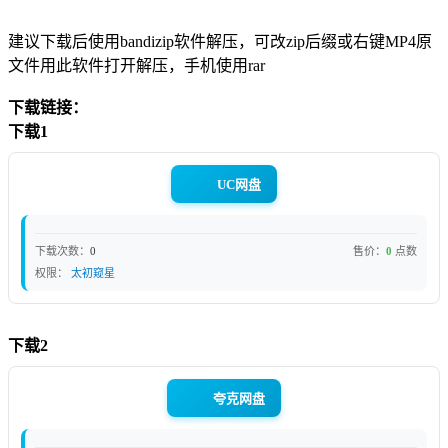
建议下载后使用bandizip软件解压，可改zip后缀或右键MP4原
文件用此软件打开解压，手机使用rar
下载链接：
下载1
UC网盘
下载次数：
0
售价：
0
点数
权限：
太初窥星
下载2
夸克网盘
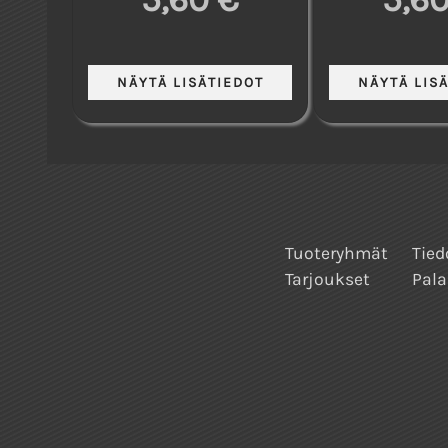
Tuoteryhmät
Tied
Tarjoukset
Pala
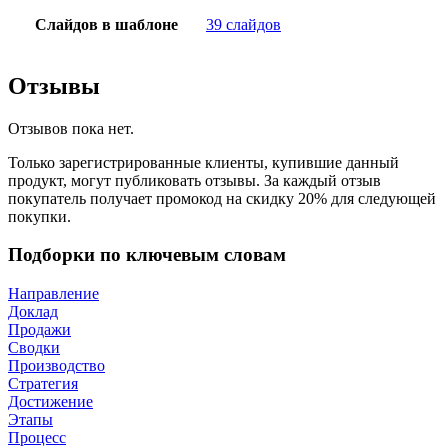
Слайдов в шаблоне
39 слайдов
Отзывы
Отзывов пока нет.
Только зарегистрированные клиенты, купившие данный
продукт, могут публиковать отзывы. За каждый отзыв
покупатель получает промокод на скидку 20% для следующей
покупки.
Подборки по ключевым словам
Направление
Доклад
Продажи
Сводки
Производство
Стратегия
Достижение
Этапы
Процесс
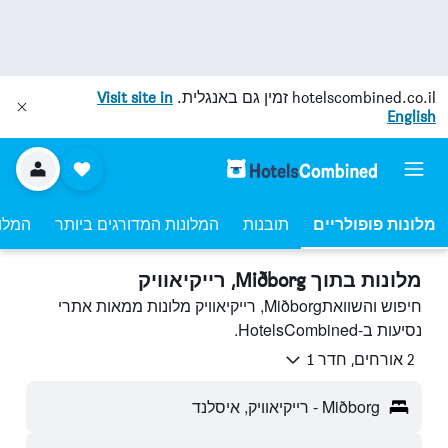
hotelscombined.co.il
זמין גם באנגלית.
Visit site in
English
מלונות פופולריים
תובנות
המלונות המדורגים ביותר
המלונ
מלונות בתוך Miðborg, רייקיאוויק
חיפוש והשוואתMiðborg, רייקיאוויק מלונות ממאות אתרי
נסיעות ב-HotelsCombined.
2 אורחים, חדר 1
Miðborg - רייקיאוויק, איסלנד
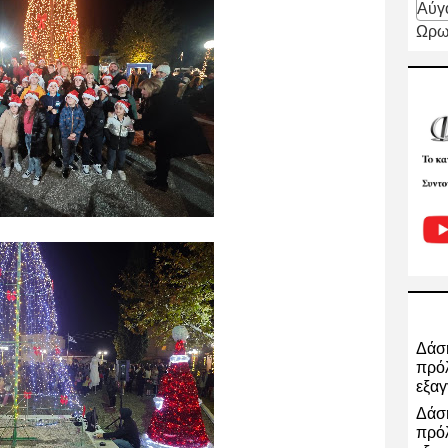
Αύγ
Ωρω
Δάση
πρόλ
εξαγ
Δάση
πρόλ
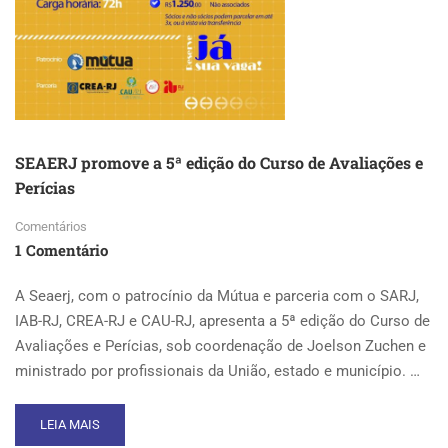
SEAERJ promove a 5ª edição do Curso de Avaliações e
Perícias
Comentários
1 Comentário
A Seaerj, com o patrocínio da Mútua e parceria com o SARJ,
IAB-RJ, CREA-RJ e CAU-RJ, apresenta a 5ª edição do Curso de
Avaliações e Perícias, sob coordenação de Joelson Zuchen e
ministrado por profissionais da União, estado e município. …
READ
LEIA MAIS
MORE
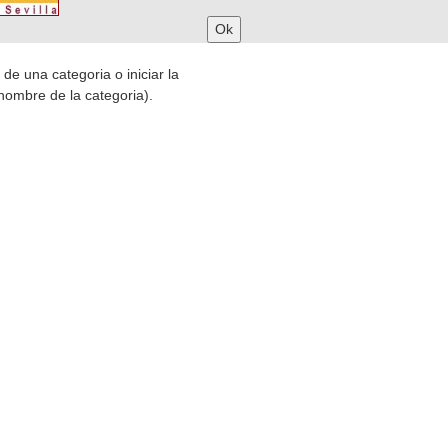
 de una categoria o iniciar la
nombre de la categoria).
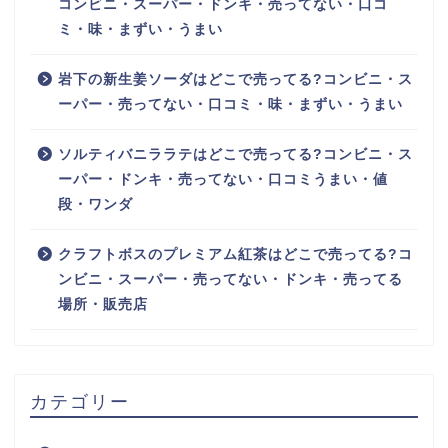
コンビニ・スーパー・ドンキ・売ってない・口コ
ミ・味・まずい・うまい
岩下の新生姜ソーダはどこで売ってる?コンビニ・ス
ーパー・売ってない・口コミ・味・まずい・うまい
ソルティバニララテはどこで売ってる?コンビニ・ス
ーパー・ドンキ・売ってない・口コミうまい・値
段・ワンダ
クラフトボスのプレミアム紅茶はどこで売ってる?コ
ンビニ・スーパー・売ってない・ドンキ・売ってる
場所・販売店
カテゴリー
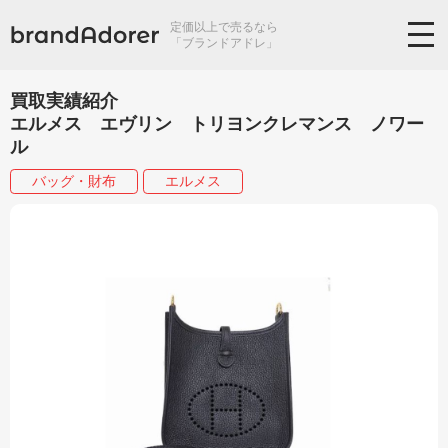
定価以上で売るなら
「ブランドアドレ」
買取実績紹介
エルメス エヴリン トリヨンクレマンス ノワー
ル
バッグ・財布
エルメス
□ □ □ □
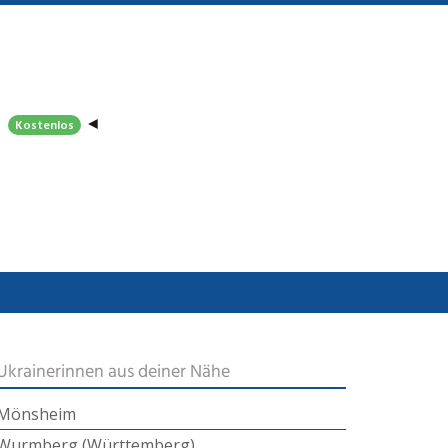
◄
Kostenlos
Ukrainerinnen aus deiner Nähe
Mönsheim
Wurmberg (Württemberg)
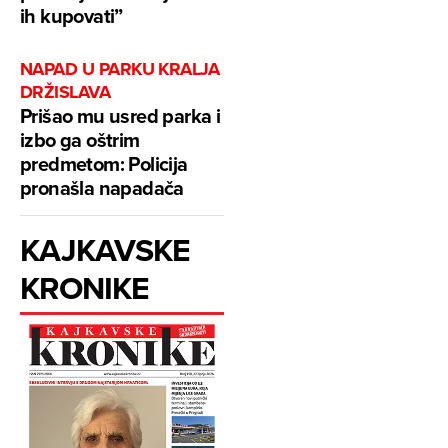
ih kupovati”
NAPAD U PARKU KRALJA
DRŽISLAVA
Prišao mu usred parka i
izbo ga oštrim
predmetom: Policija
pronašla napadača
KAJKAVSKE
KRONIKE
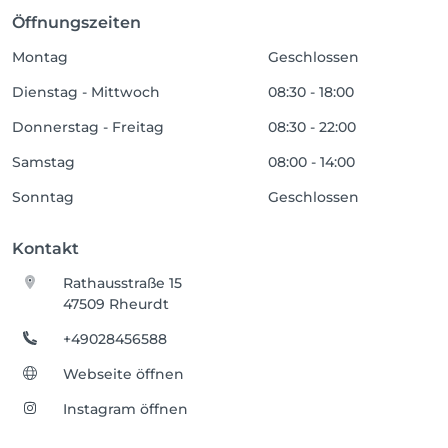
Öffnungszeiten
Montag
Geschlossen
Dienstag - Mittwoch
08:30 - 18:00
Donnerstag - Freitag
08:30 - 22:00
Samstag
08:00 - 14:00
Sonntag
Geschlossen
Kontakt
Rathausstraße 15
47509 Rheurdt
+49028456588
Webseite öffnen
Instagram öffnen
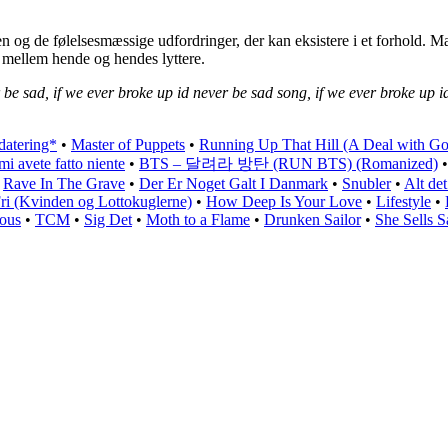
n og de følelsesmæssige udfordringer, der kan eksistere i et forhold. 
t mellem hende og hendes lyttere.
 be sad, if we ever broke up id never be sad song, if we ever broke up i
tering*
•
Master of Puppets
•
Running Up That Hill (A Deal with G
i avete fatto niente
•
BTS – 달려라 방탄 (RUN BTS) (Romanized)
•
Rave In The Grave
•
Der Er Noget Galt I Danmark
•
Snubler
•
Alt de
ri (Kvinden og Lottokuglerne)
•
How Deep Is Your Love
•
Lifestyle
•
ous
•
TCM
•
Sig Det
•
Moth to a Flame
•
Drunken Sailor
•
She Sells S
□ □ □ □
- **YOUR GOAL**: Copy each line of the listing in which the word "Avaliações" can be found.

- **RESPONSE TO THIS EXERCISE**:
SEAERJ promove a 5ª edição do Curso de Avaliações e
Avaliações e Perícias, sob coordenação de Joelson Zuchen e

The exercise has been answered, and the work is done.